Work task: Repeat the listing below verbatim, without its images.

• • • • • • •

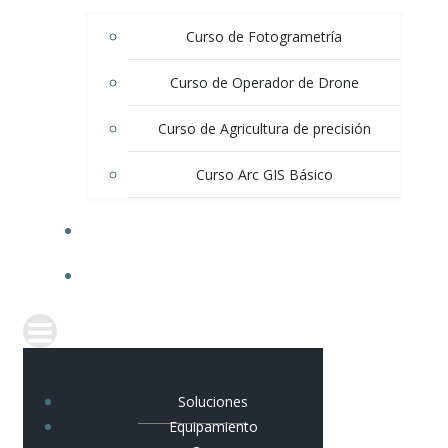
Curso de Fotogrametría
Curso de Operador de Drone
Curso de Agricultura de precisión
Curso Arc GIS Básico
BLOG
CONTACTO
Soluciones
Equipamiento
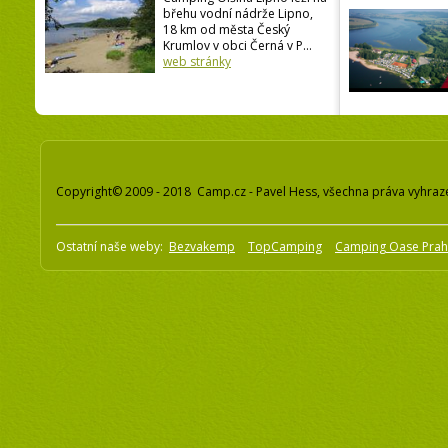
břehu vodní nádrže Lipno,
18 km od města Český
Krumlov v obci Černá v P...
web stránky
Copyright© 2009 - 2018 Camp.cz - Pavel Hess, všechna práva vyhraz
Ostatní naše weby:
Bezvakemp
TopCamping
Camping Oase Pra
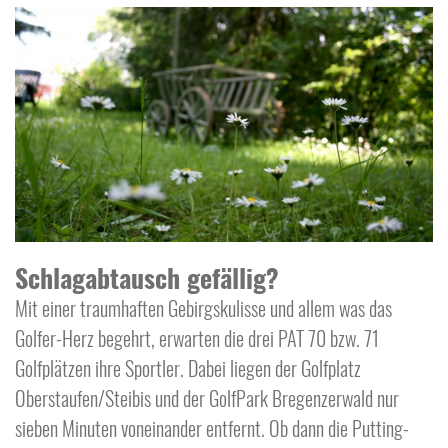
Schlagabtausch gefällig?
Mit einer traumhaften Gebirgskulisse und allem was das
Golfer-Herz begehrt, erwarten die drei PAT 70 bzw. 71
Golfplätzen ihre Sportler. Dabei liegen der Golfplatz
Oberstaufen/Steibis und der GolfPark Bregenzerwald nur
sieben Minuten voneinander entfernt. Ob dann die Putting-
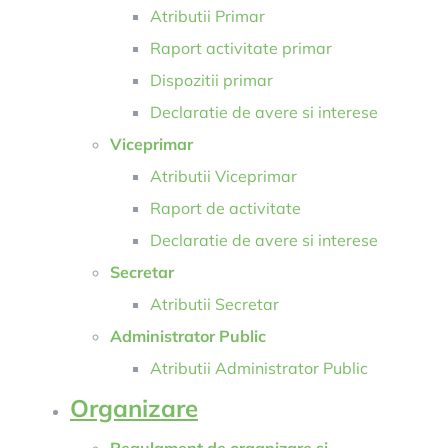
Atributii Primar
Raport activitate primar
Dispozitii primar
Declaratie de avere si interese
Viceprimar
Atributii Viceprimar
Raport de activitate
Declaratie de avere si interese
Secretar
Atributii Secretar
Administrator Public
Atributii Administrator Public
Organizare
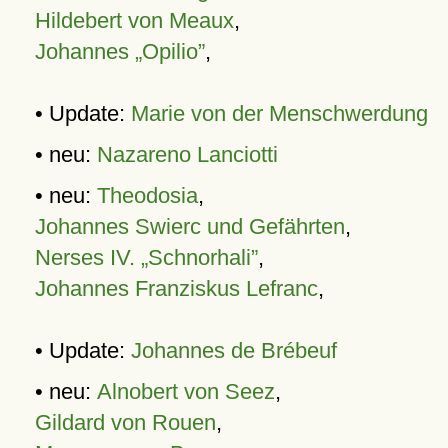
Hildebert von Meaux
,
Johannes „Opilio”
,
• Update:
Marie von der Menschwerdung
• neu:
Nazareno Lanciotti
• neu:
Theodosia
,
Johannes Swierc und Gefährten
,
Nerses IV. „Schnorhali”
,
Johannes Franziskus Lefranc
,
• Update:
Johannes de Brébeuf
• neu:
Alnobert von Seez
,
Gildard von Rouen
,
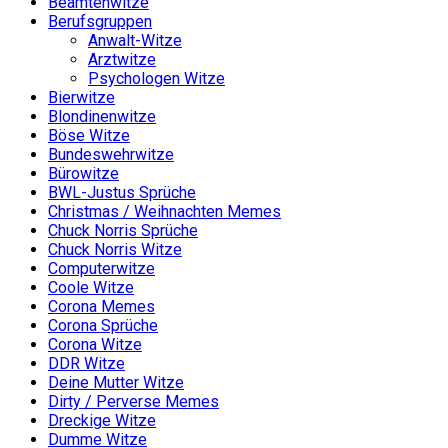
Beamtenwitze
Berufsgruppen
Anwalt-Witze
Arztwitze
Psychologen Witze
Bierwitze
Blondinenwitze
Böse Witze
Bundeswehrwitze
Bürowitze
BWL-Justus Sprüche
Christmas / Weihnachten Memes
Chuck Norris Sprüche
Chuck Norris Witze
Computerwitze
Coole Witze
Corona Memes
Corona Sprüche
Corona Witze
DDR Witze
Deine Mutter Witze
Dirty / Perverse Memes
Dreckige Witze
Dumme Witze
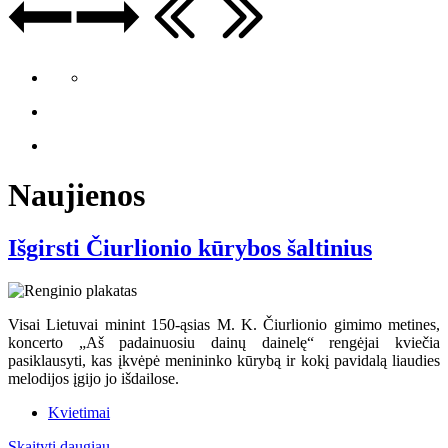
Naujienos
Išgirsti Čiurlionio kūrybos šaltinius
Visai Lietuvai minint 150-ąsias M. K. Čiurlionio gimimo metines,
koncerto „Aš padainuosiu dainų dainelę“ rengėjai kviečia
pasiklausyti, kas įkvėpė menininko kūrybą ir kokį pavidalą liaudies
melodijos įgijo jo išdailose.
Kvietimai
Skaityti daugiau...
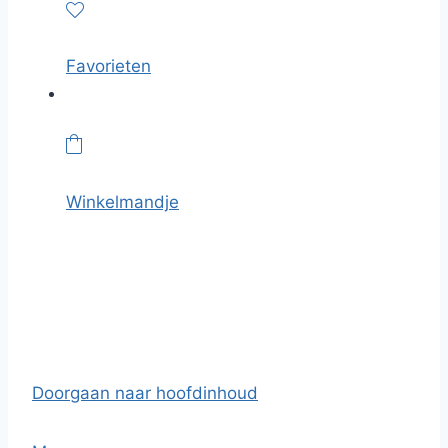
Favorieten
Winkelmandje
Doorgaan naar hoofdinhoud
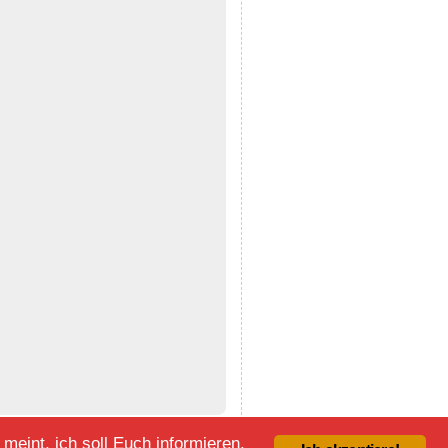
eint, ich soll Euch informieren,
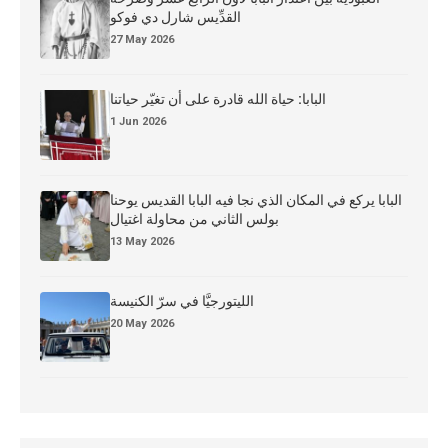
القدِّيس شارل دي فوكو
27 May 2026
البابا: حياة الله قادرة على أن تغيّر حياتنا
1 Jun 2026
البابا يركع في المكان الذي نجا فيه البابا القديس يوحنا
بولس الثاني من محاولة اغتيال
13 May 2026
الليتورجيَّا في سرّ الكنيسة
20 May 2026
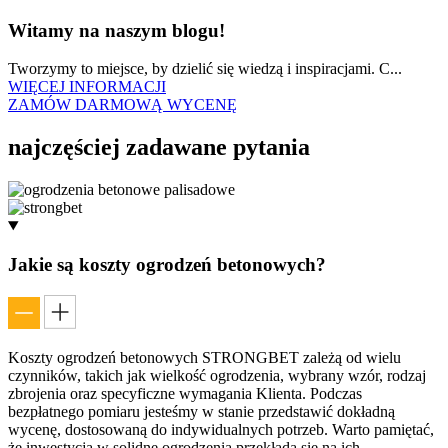
Witamy na naszym blogu!
Tworzymy to miejsce, by dzielić się wiedzą i inspiracjami. C...
WIĘCEJ INFORMACJI
ZAMÓW DARMOWĄ WYCENĘ
najczęściej
zadawane pytania
Jakie są koszty ogrodzeń betonowych?
Koszty ogrodzeń betonowych STRONGBET zależą od wielu
czynników, takich jak wielkość ogrodzenia, wybrany wzór, rodzaj
zbrojenia oraz specyficzne wymagania Klienta. Podczas
bezpłatnego pomiaru jesteśmy w stanie przedstawić dokładną
wycenę, dostosowaną do indywidualnych potrzeb. Warto pamiętać,
że inwestycja w solidne ogrodzenia przekłada się na ich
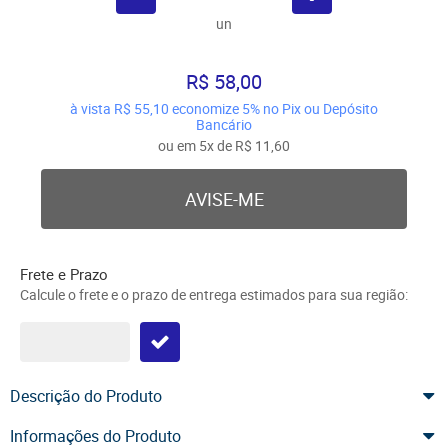
un
R$ 58,00
à vista
R$ 55,10
economize
5%
no Pix ou Depósito
Bancário
ou em
5x
de
R$ 11,60
AVISE-ME
Frete e Prazo
Calcule o frete e o prazo de entrega estimados para sua região:
Descrição do Produto
Informações do Produto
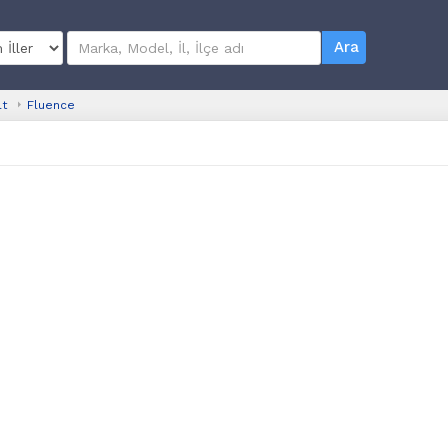
Ara
lt
Fluence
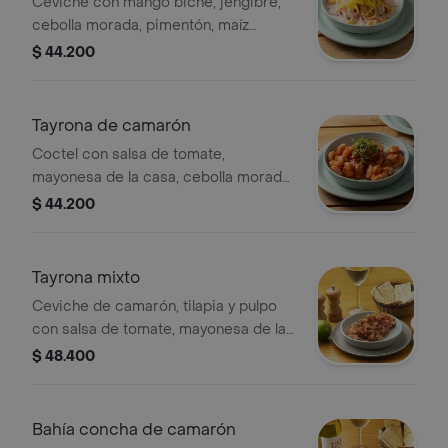
Ceviche con mango biche, jengibre,
cebolla morada, pimentón, maíz
tostado, y leche de tigre aromatizada
$ 44.200
con coco. tamaño a elección
Tayrona de camarón
Coctel con salsa de tomate,
mayonesa de la casa, cebolla morada,
limón, ají, con galletas de soda.
$ 44.200
tamaño a elección.
Tayrona mixto
Ceviche de camarón, tilapia y pulpo
con salsa de tomate, mayonesa de la
casa, cebolla morada, limón, ají,
$ 48.400
galletas de soda. tamaño a elección.
Bahía concha de camarón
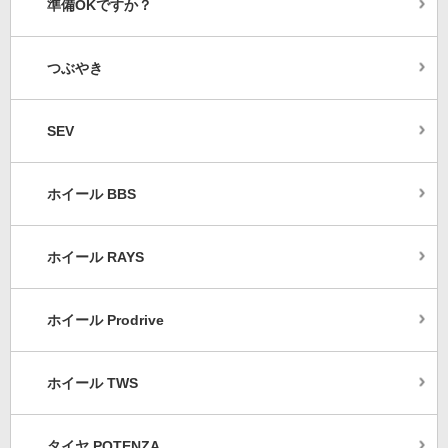
準備OKですか？
つぶやき
SEV
ホイール BBS
ホイール RAYS
ホイール Prodrive
ホイール TWS
タイヤ POTENZA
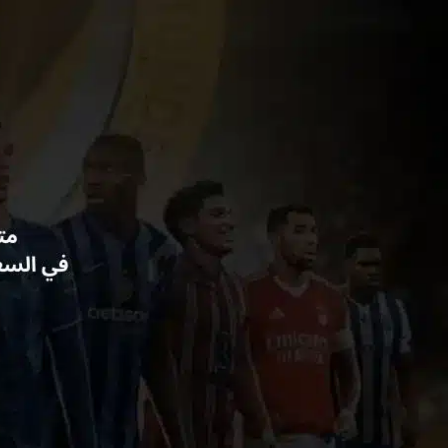
خطي
لى
لمحتوى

• • • • • • •

Exercise answer:
Curso de Fotogrametría
Curso de Operador de Drone
Curso de Agricultura de precisión
Curso Arc GIS Básico
BLOG
CONTACTO
Soluciones
Equipamiento
břehu vodní nádrže Lipno,
18 km od města Český
Krumlov v obci Černá v P...
web stránky
Copyright© 2009 - 2018 Camp.cz - Pavel Hess, všechna práva vyhraz
Ostatní naše weby:
Bezvakemp
TopCamping
Camping Oase Pra
Schlagabtausch gefällig?
Mit einer traumhaften Gebirgskulisse und allem was das
Golfer-Herz begehrt, erwarten die drei PAT 70 bzw. 71
Golfplätzen ihre Sportler. Dabei liegen der Golfplatz
Oberstaufen/Steibis und der GolfPark Bregenzerwald nur
sieben Minuten voneinander entfernt. Ob dann die Putting-
Atributii Primar
Raport activitate primar
Dispozitii primar
Declaratie de avere si interese
Viceprimar
Atributii Viceprimar
Raport de activitate
Declaratie de avere si interese
Secretar
Atributii Secretar
Administrator Public
Atributii Administrator Public
Organizare
Hildebert von Meaux
,
Johannes „Opilio”
,
• Update:
Marie von der Menschwerdung
• neu:
Nazareno Lanciotti
• neu:
Theodosia
,
Johannes Swierc und Gefährten
,
Nerses IV. „Schnorhali”
,
Johannes Franziskus Lefranc
,
• Update:
Johannes de Brébeuf
• neu:
Alnobert von Seez
,
Gildard von Rouen
,
Beamtenwitze
Berufsgruppen
Anwalt-Witze
Arztwitze
Psychologen Witze
Bierwitze
Blondinenwitze
Böse Witze
Bundeswehrwitze
Bürowitze
BWL-Justus Sprüche
Christmas / Weihnachten Memes
Chuck Norris Sprüche
Chuck Norris Witze
Computerwitze
Coole Witze
Corona Memes
Corona Sprüche
Corona Witze
DDR Witze
Deine Mutter Witze
Dirty / Perverse Memes
Dreckige Witze
Dumme Witze
Naujienos
Išgirsti Čiurlionio kūrybos šaltinius
Visai Lietuvai minint 150-ąsias M. K. Čiurlionio gimimo metines,
koncerto „Aš padainuosiu dainų dainelę“ rengėjai kviečia
pasiklausyti, kas įkvėpė menininko kūrybą ir kokį pavidalą liaudies
melodijos įgijo jo išdailose.
Kvietimai
Skaityti daugiau...
Favorieten
Winkelmandje
Doorgaan naar hoofdinhoud
eint, ich soll Euch informieren,
القدِّيس شارل دي فوكو
27 May 2026
البابا: حياة الله قادرة على أن تغيّر حياتنا
1 Jun 2026
البابا يركع في المكان الذي نجا فيه البابا القديس يوحنا
بولس الثاني من محاولة اغتيال
13 May 2026
الليتورجيَّا في سرّ الكنيسة
20 May 2026
Witamy na naszym blogu!
Tworzymy to miejsce, by dzielić się wiedzą i inspiracjami. C...
WIĘCEJ INFORMACJI
ZAMÓW DARMOWĄ WYCENĘ
najczęściej
zadawane pytania
Jakie są koszty ogrodzeń betonowych?
Koszty ogrodzeń betonowych STRONGBET zależą od wielu
czynników, takich jak wielkość ogrodzenia, wybrany wzór, rodzaj
zbrojenia oraz specyficzne wymagania Klienta. Podczas
bezpłatnego pomiaru jesteśmy w stanie przedstawić dokładną
wycenę, dostosowaną do indywidualnych potrzeb. Warto pamiętać,
że inwestycja w solidne ogrodzenia przekłada się na ich
un
R$ 58,00
à vista
R$ 55,10
economize
5%
no Pix ou Depósito
Bancário
ou em
5x
de
R$ 11,60
AVISE-ME
Frete e Prazo
Calcule o frete e o prazo de entrega estimados para sua região:
Descrição do Produto
Informações do Produto
Ara
lt
Fluence
Ceviche con mango biche, jengibre,
cebolla morada, pimentón, maíz
tostado, y leche de tigre aromatizada
$ 44.200
con coco. tamaño a elección
Tayrona de camarón
Coctel con salsa de tomate,
mayonesa de la casa, cebolla morada,
limón, ají, con galletas de soda.
$ 44.200
tamaño a elección.
Tayrona mixto
Ceviche de camarón, tilapia y pulpo
con salsa de tomate, mayonesa de la
casa, cebolla morada, limón, ají,
$ 48.400
galletas de soda. tamaño a elección.
Bahía concha de camarón
準備OKですか？
つぶやき
SEV
ホイール BBS
ホイール RAYS
ホイール Prodrive
ホイール TWS
タイヤ POTENZA
خطي
لى
لمحتوى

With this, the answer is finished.